Compressed Inference for Probabilistic Sequential Models
Hidden Markov models (HMMs) and conditional random fields (CRFs) are two popular techniques for modeling sequential data. Inference algorithms designed over CRFs and HMMs allow estimation of the state sequence given the observations. In several applications, estimation of the state sequence is not the end goal; instead the goal is to compute some function of it. In such scenarios, estimating the state sequence by conventional inference techniques, followed by computing the functional mapping from the estimate is not necessarily optimal. A more formal approach is to directly infer the final outcome from the observations. In particular, we consider the specific instantiation of the problem where the goal is to find the state trajectories without exact transition points and derive a novel polynomial time inference algorithm that outperforms vanilla inference techniques. We show that this particular problem arises commonly in many disparate applications and present experiments on three of them: (1) Toy robot tracking; (2) Single stroke character recognition; (3) Handwritten word recognition.
💡 Research Summary
The paper addresses a gap in sequential modeling with Hidden Markov Models (HMMs) and Conditional Random Fields (CRFs) where the end goal is not the full state sequence but a compressed representation that discards exact transition points. Traditional inference first recovers the entire state trajectory using algorithms such as Viterbi or forward‑backward, then applies a post‑processing function to extract the desired information. This two‑step approach is sub‑optimal when the application only cares about the order of distinct state segments, i.e., the “compressed state trajectory” where consecutive identical states are merged into a single block.

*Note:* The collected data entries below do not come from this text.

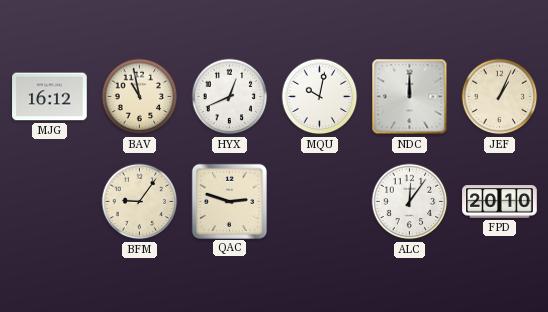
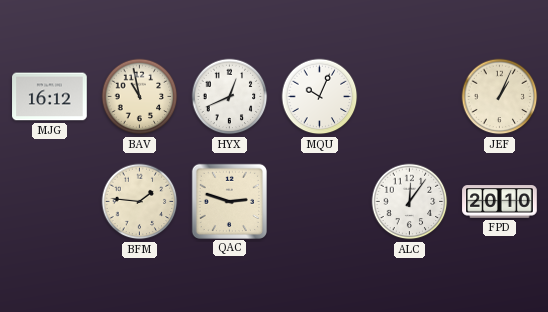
MQU: 10:02 -> 10:04
NDC: 12:00 -> none
BFM: 9:06 -> 1:46
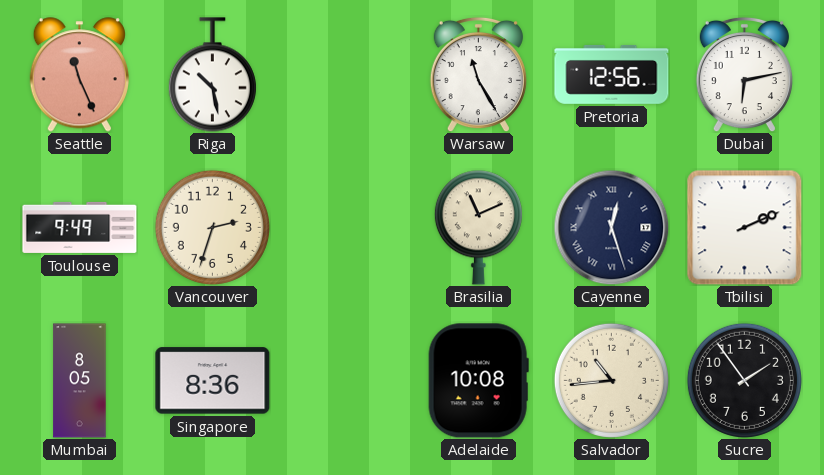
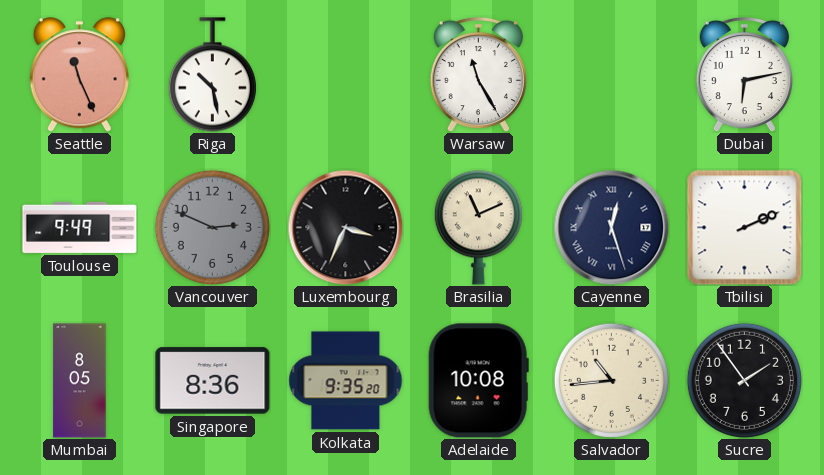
Pretoria: 12:56 -> none
Vancouver: 2:33 -> 2:49
Vancouver dial: cream -> grey
Luxembourg: none -> 3:34
Kolkata: none -> 9:35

To formalize this, the authors define the compressed inference problem: given an observation sequence, infer a sequence of blocks, each block consisting of a state label, a start index, and an end index, without needing the exact positions of every internal transition. They propose a novel polynomial‑time dynamic‑programming algorithm that works directly on the block level. The key technical contributions are:
- Block Transition Model – The original state transition matrix is transformed into a block‑level transition matrix that captures the probability of moving from one state block to another.
- Block Observation Likelihood – Observation probabilities are aggregated over the duration of a block, yielding a block‑wise emission likelihood.
- Dynamic Programming Scheme – The algorithm proceeds in two passes. In the forward pass, it scans the observation sequence, enumerating feasible block start positions and computing cumulative log‑likelihoods together with transition costs. In the backward pass, it selects the optimal chain of blocks by solving a shortest‑path problem on a directed acyclic graph whose nodes represent candidate blocks.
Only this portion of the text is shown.